Reviews for Sengoku

82

A great introduction to Grand Strategy games

sunshine_avis | Nov. 6, 2013 | See all sunshine_avis's reviews »

If you are like me and haven't played any grand strategy games before, Sengoku is a great place to start. While similar to the loved Crusader Kings II, it is definitely a lot easier to pick up and get the hang of things; it's a great game to introduce yourself to the mechanics and concepts behind grand strategy games. It's also just a lot of fun in general. You start by choosing a character from different clans; you can be clan leader (easier) or a Daimyo (a bit hard, you have to work yourself up to clan leader) of a clan. The goal is to eventually become Shogun of Japan by ruling over the majority of Japan (I think it was like own over 50%- can you tell I haven't become Shogun yet?). That brings me to my next point- you can spend a lot of time playing this game which makes it totally worth the price. I'm over 10 hours in and I still haven't "beat" the game because of multiple restarts due to things like civil wars, no heir, and a bunch of other things that it took me awhile to get a hold off. But once you get over the initial learning hurdle, it's truly a joy to play;I feel like I've already played enough to warrant the price and I know I'm going to put many, many more hours in. I think this game also has great replay value: it'll be fun to see how the game plays out with different clans and even daimyos.
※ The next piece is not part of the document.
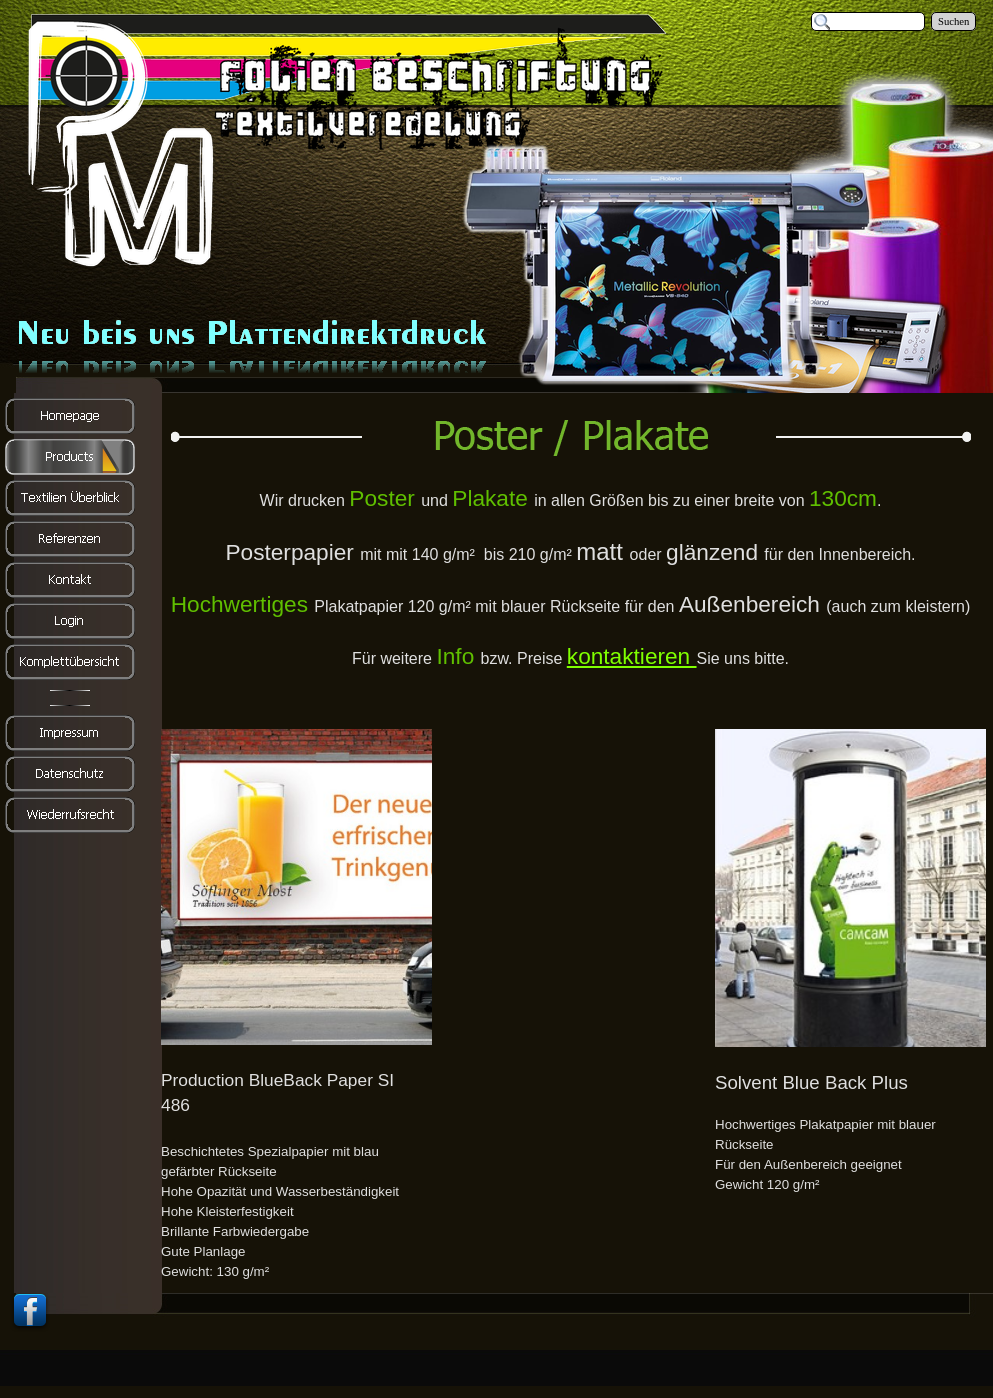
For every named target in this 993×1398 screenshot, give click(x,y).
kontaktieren (632, 656)
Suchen (953, 21)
Thankfully, I have not run into any bugs nor heard of any. It runs pretty smoothly. But I do have a couple of criticisms of the gameplay. The one thing that I think really annoyed me had to do with dealing with your daimyos. For one, I think it's a bit ridiculous that your daimyos can hold more land than you, as a ruler (once had a daimyo with 7 provinces to my max 5); it feels like your daimyos can very quickly gain power while you are a bit stilted by your limited provinces. It is also very hard to knock them out of power; you can ask them to resign but they never say yes. You can use some underhanded ways to knock them out (like using ninjas=awesome!) but it felt like my power as a clan leader was a bit undermined. Also, dealing with the budget can get old very quickly. I would have liked to have been able to see a breakdown of the budget so that when I was in the red, I could pinpoint what to cut out. More than often, it's your military that is draining resources but I have had a couple times when I had barely any military but a budget that was constantly in the negative. It would have been a nice touch if I could manually balance my budget rather than guessing at what was draining my resources. Overall, great game and a great way to introduce yourself to grand strategy games!

72

Japan Feudal strategy game

Solidice | June 27, 2013 | See all Solidice's reviews »

Sengoku starts in the year 1467 and the different clan are at war with each other. You take control over a family and try to unite the nation under a single rule. The game may feel similar to other Paradox's strategy games as it follows many of the common gameplay elements from their games.

The game if probably closest to Crusader Kings II in gameplay. You control a family, you can participate in plots against your enemies or allies. If you were looking for a game similar to Crusader Kings II, but in a Japanese setting, then this game will fit right in.

78

A good attempt at historical grand strategy in historical Japan

DaiMonPaul | June 27, 2013 | See all DaiMonPaul's reviews »

Sengoku is a solid strategy game, but it's probably the weakest of the Paradox Development titles. If you've played Crusader Kings 2, then you'll be familiar with this game; it has similar mechanics. As in CK2, you take control of a person in charge of a noble family and then control his or her dynasty throughout time, marrying off children, expanding influence, and conquering neighbors. However, Sengoku plays differently. Here, your goal is to unite Japan under your rule, which means that in order to win the game, you have to fight wars and conquer. Much of the game is geared towards this, leaving out some of the really fun, deep role-playing elements that made it into Crusader Kings 2. It's essentially a wargame with some additional diplomatic elements added.

This isn't a bad game by any stretch, though, and it's still fun to play. There aren't many bugs, and the game runs smoothly on my laptop. The map is really pretty, but because it contains topography, it can be a bit difficult to read at times (i.e. when something ends up in the mountains). Despite this, I enjoyed the game; it's not nearly as deep as Crusader Kings 2, but it shares some similar mechanics, and if you like the Japanese historical setting, it's a nice grand strategy (i.e. no real-time battles here) alternative to Shogun 2: Total War.